HOW TO COMPLETE THIS TASK
Your output should be the exact lines from the start of the data through the line containing "Metallica M72 World Tour", with no pictures.

+++ EXERCISE MATERIAL +++

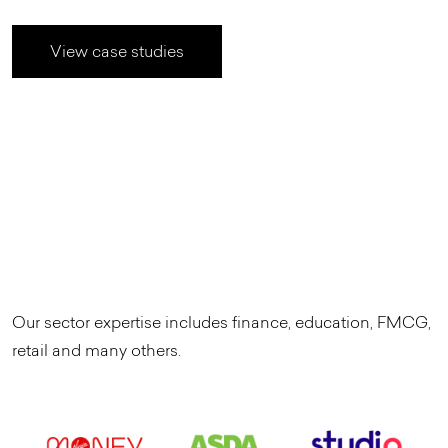
View case studies
Our sector expertise includes finance, education, FMCG,
retail and many others.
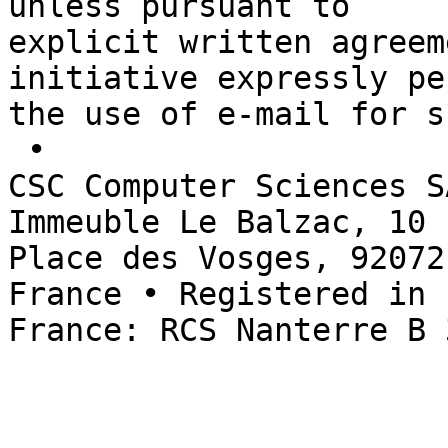
unless pursuant to 

explicit written agreem
initiative expressly pe
the use of e-mail for s
 • 

CSC Computer Sciences S
Immeuble Le Balzac, 10 

Place des Vosges, 92072
France • Registered in 

France: RCS Nanterre B 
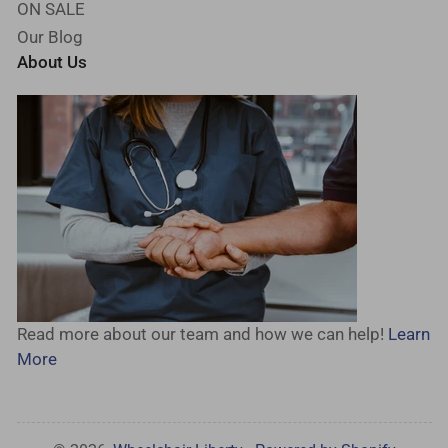
ON SALE
Our Blog
About Us
Read more about our team and how we can help!
Learn
More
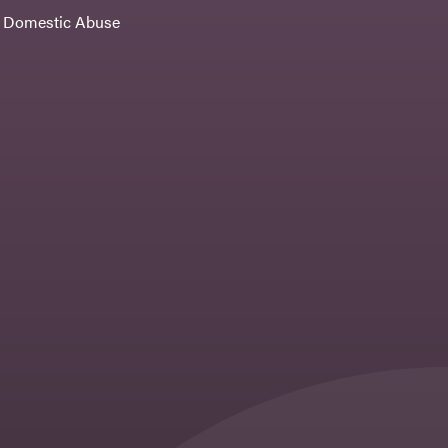
Domestic Abuse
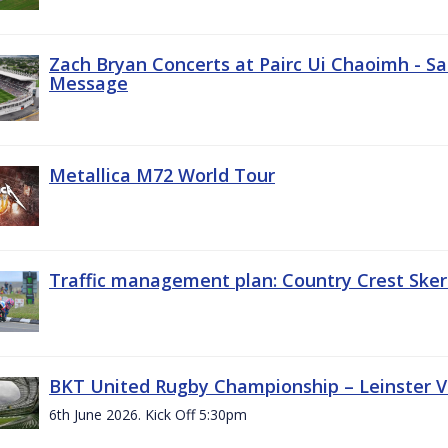
Zach Bryan Concerts at Pairc Ui Chaoimh - Sa
Message
Metallica M72 World Tour
Traffic management plan: Country Crest Sker
BKT United Rugby Championship – Leinster Vs
6th June 2026. Kick Off 5:30pm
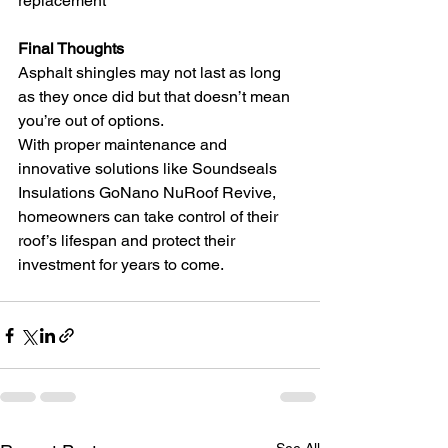
replacement
Final Thoughts
Asphalt shingles may not last as long 
as they once did but that doesn’t mean 
you’re out of options.
With proper maintenance and 
innovative solutions like Soundseals 
Insulations GoNano NuRoof Revive, 
homeowners can take control of their 
roof’s lifespan and protect their 
investment for years to come.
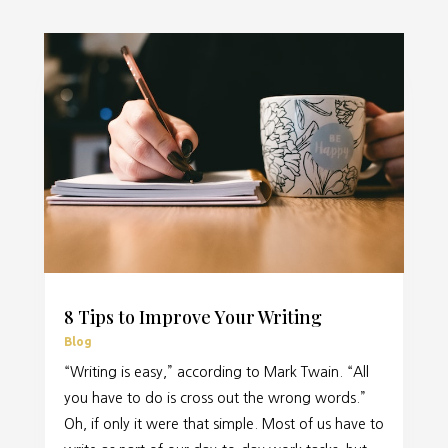
8 Tips to Improve Your Writing
Blog
“Writing is easy,” according to Mark Twain. “All
you have to do is cross out the wrong words.”
Oh, if only it were that simple. Most of us have to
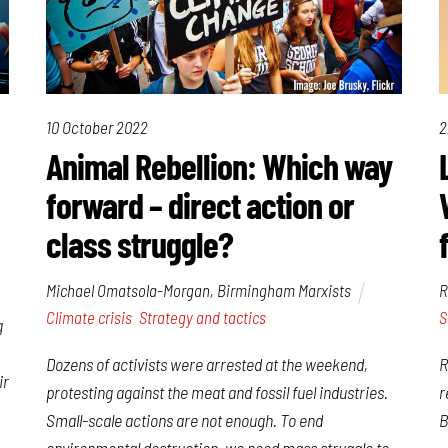
10 October 2022
2
Animal Rebellion: Which way
forward – direct action or
class struggle?
Michael Omatsola-Morgan, Birmingham Marxists
R
Climate crisis
,
Strategy and tactics
S
g
Dozens of activists were arrested at the weekend,
R
ir
protesting against the meat and fossil fuel industries.
r
Small-scale actions are not enough. To end
B
environmental destruction, we need mass struggle to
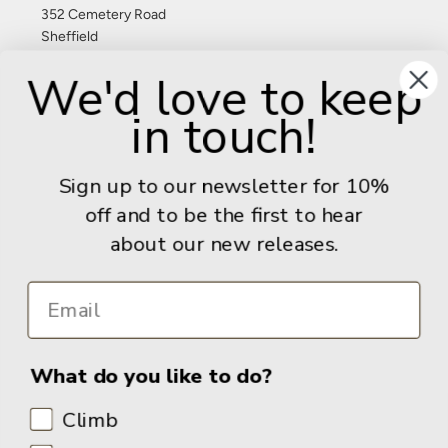
352 Cemetery Road
Sheffield
S11 8FT
We'd love to keep
United Kingdom
in touch!
Give us a call: +44 (0) 114 267 9277
Email:
info@adventurebooks.com
Sign up to our newsletter for 10%
Books
off and to be the first to hear
about our new releases.
Info
What do you like to do?
Climb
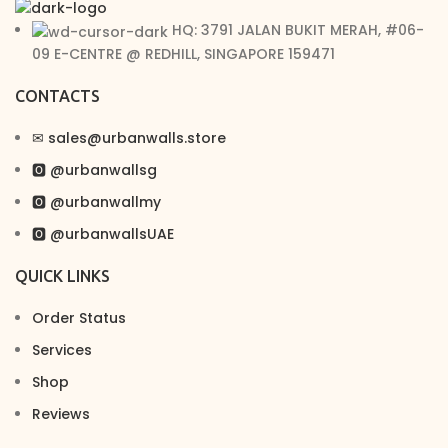
HQ: 3791 JALAN BUKIT MERAH, #06-
09 E-CENTRE @ REDHILL, SINGAPORE 159471
CONTACTS
✉︎ sales@urbanwalls.store
🅾 @urbanwallsg
🅾 @urbanwallmy
🅾 @urbanwallsUAE
QUICK LINKS
Order Status
Services
Shop
Reviews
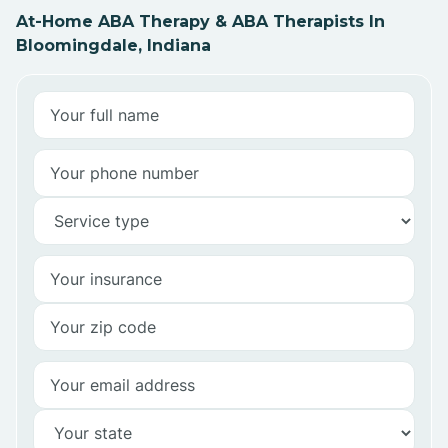
At-Home ABA Therapy & ABA Therapists In
Bloomingdale, Indiana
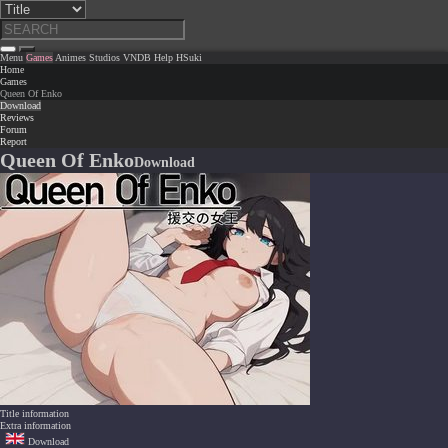
Menu
Games
Animes
Studios
VNDB
Help
HSuki
Home
Games
Queen Of Enko
Download
Reviews
Forum
Report
Queen Of Enko
Download
Title information
Extra information
Download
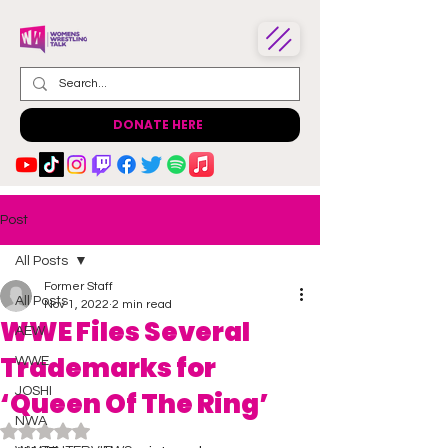
DONATE HERE
Post
All Posts
Former Staff
All Posts
Nov 1, 2022
2 min read
WWE Files Several
AEW
Trademarks for
WWE
JOSHI
‘Queen Of The Ring’
NWA
Rated NaN out of 5 stars.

+++

TASK SOLUTION
View case studies
Our sector expertise includes finance, education, FMCG,
retail and many others.
unless pursuant to 

explicit written agreem
initiative expressly pe
the use of e-mail for s
 • 

CSC Computer Sciences S
Immeuble Le Balzac, 10 

Place des Vosges, 92072
France • Registered in 

France: RCS Nanterre B 
ON SALE
Our Blog
About Us
Read more about our team and how we can help!
Learn
More
Domestic Abuse
Zach Bryan Concerts at Pairc Ui Chaoimh - Sa
Message
Metallica M72 World Tour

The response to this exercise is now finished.